**STORED DATA:**
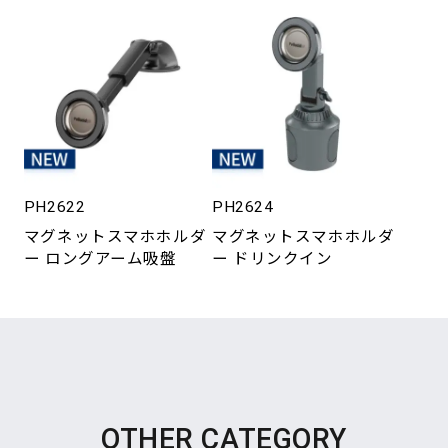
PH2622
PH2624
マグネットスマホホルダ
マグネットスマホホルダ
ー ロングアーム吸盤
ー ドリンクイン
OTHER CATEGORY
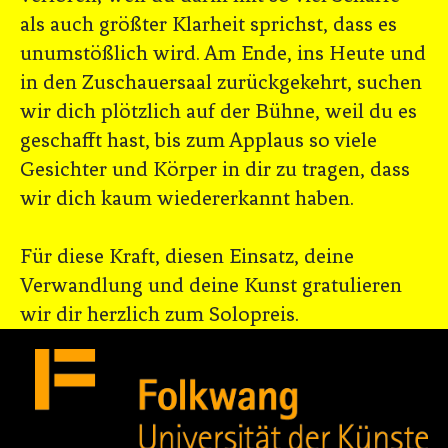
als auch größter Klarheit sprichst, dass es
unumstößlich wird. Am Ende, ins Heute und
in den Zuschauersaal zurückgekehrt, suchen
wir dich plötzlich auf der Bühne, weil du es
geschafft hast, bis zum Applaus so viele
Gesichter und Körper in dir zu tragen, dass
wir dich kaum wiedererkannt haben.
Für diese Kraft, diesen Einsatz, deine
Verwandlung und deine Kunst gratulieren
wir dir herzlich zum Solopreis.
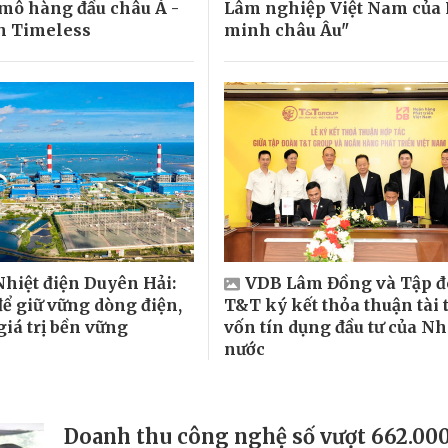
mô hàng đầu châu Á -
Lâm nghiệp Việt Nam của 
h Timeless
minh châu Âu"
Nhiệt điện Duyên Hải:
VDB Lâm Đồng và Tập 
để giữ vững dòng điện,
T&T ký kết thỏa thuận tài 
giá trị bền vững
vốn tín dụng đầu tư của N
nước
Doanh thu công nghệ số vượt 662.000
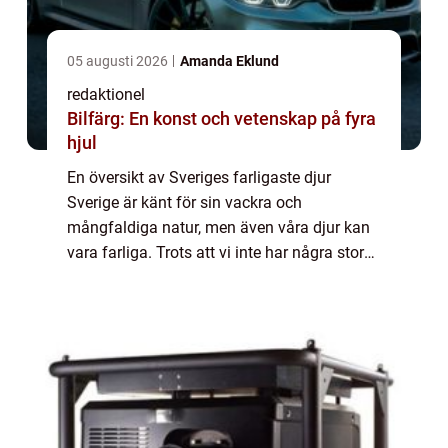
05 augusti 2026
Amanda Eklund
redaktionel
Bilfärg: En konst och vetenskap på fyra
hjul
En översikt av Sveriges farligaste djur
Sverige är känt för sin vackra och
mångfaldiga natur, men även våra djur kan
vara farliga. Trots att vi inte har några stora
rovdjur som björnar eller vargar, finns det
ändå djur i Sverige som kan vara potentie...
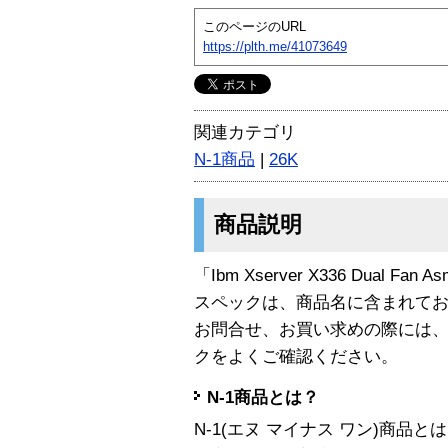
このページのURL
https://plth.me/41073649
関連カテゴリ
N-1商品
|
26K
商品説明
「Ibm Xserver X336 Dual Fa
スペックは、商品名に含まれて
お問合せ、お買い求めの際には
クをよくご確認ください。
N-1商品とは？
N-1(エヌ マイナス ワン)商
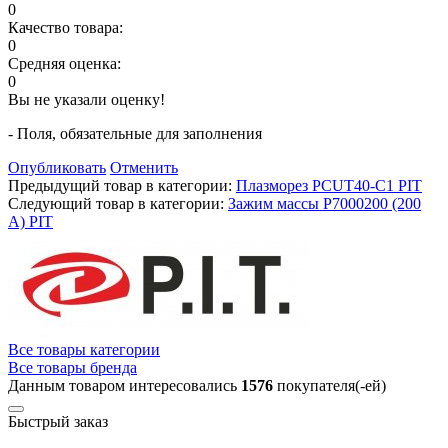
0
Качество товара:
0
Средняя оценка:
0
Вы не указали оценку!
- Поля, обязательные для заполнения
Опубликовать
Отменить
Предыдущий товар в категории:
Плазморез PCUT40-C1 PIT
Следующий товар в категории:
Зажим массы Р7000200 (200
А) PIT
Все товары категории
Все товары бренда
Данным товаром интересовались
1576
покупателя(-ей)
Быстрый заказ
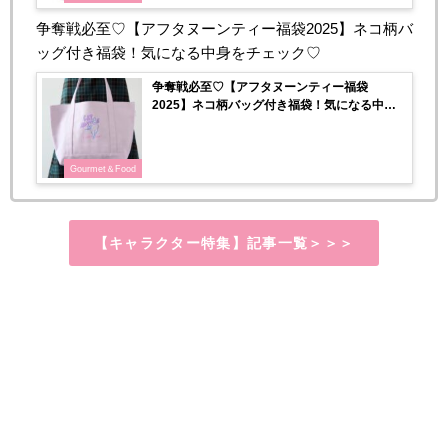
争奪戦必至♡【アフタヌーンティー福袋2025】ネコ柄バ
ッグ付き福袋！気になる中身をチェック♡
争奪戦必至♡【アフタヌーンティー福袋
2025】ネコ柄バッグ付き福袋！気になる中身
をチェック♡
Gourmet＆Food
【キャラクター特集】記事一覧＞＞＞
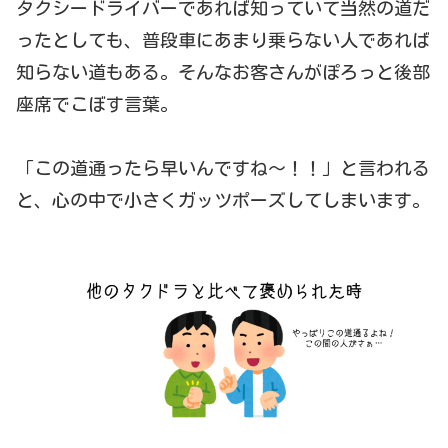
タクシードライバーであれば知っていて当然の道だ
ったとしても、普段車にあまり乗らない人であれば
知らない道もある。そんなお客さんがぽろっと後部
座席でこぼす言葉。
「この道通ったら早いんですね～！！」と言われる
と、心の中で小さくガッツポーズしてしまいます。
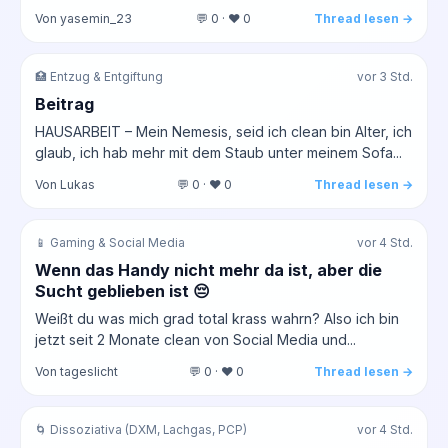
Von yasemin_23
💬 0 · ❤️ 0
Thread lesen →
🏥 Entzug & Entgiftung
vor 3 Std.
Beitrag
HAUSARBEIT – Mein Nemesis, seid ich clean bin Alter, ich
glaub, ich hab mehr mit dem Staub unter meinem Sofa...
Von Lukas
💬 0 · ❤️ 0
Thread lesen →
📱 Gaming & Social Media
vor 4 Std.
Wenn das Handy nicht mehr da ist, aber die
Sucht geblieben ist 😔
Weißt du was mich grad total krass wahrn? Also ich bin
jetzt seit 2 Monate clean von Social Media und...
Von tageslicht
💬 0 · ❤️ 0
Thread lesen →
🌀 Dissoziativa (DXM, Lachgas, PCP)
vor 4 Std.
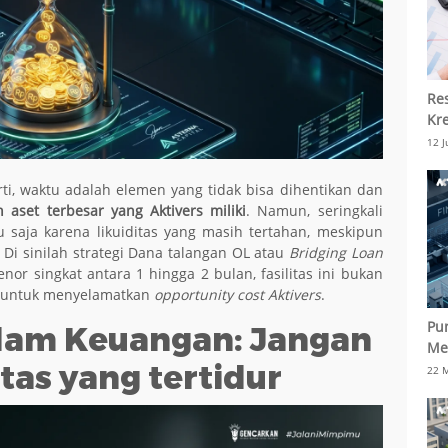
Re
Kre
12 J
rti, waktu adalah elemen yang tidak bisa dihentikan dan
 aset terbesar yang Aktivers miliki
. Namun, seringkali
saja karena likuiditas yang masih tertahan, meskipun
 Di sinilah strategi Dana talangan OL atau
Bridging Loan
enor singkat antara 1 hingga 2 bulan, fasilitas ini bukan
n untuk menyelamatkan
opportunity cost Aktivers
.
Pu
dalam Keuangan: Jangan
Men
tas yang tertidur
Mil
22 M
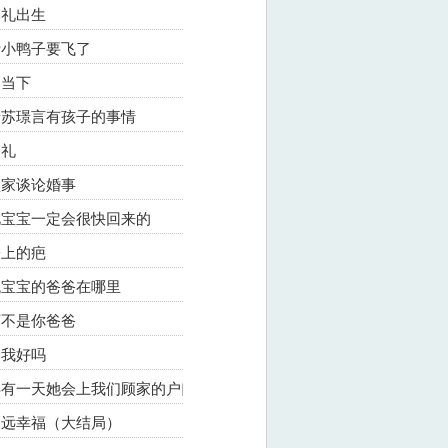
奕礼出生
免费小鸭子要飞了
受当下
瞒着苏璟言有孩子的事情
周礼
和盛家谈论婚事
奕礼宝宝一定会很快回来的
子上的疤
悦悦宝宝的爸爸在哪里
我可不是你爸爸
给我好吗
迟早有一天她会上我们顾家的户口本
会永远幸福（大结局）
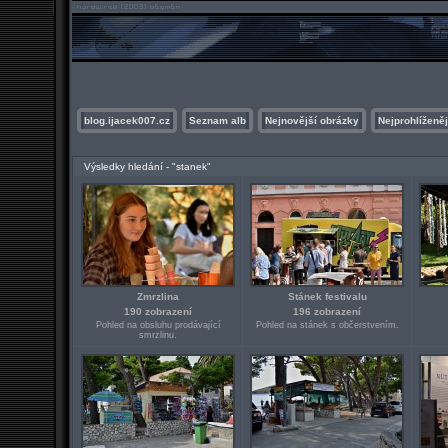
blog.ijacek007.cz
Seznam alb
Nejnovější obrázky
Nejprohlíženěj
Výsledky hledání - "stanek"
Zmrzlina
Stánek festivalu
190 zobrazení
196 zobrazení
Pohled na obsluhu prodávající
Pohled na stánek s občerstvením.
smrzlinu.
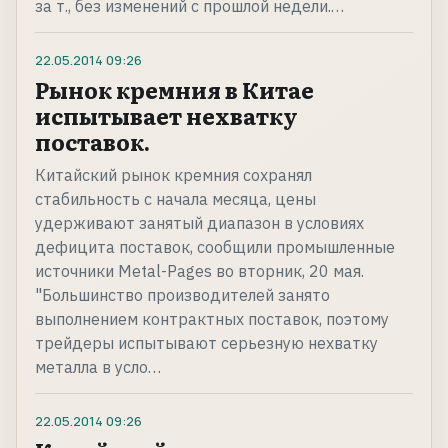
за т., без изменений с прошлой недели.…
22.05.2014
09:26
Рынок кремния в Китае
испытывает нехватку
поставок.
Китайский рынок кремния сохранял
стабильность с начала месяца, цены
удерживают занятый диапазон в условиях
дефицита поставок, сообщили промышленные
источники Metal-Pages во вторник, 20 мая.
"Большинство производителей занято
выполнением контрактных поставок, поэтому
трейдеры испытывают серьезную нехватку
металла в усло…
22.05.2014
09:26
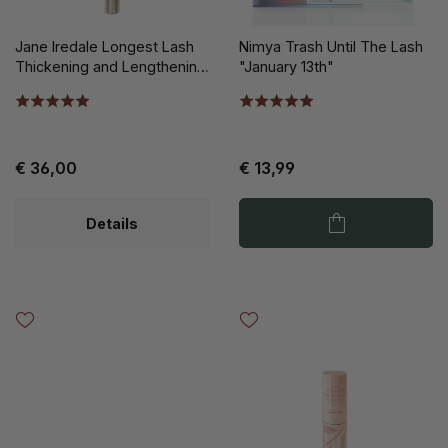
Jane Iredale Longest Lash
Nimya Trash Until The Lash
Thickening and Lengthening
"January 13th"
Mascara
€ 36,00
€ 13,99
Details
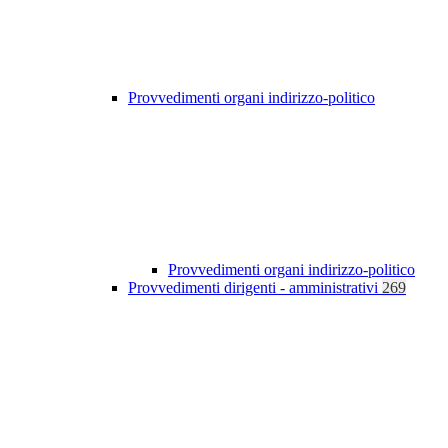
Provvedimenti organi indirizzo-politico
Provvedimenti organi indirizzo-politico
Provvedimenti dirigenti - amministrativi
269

**AIM OF THE TASK:** Go through the entries above, and wherever a line holds the word "mehr", copy that line.

**EXPECTED ANSWER:**
glaub, ich hab mehr mit dem Staub unter meinem Sofa...
Wenn das Handy nicht mehr da ist, aber die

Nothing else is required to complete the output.